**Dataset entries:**
+++
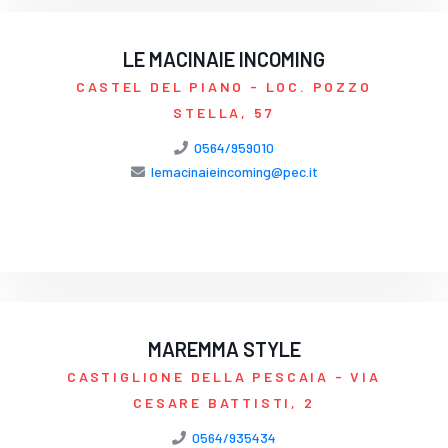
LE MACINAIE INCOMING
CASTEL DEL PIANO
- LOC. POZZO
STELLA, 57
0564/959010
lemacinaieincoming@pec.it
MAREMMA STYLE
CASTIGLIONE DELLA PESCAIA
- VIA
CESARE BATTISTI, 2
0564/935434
+++
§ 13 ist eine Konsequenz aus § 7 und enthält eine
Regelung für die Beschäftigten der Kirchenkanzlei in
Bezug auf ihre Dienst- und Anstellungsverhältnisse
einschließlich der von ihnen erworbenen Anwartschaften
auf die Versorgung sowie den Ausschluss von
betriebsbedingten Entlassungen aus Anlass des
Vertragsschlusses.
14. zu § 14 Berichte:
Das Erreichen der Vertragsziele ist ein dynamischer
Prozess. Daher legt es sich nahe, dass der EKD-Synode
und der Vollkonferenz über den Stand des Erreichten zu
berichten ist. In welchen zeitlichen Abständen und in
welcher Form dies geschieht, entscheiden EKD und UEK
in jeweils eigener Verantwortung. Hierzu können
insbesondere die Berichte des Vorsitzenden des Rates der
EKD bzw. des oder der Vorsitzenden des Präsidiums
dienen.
+++
**Your objective:** Which lines of the data contain the string "Vorsitzenden"? Copy each of them.

**Response below:**
insbesondere die Berichte des Vorsitzenden des Rates der
EKD bzw. des oder der Vorsitzenden des Präsidiums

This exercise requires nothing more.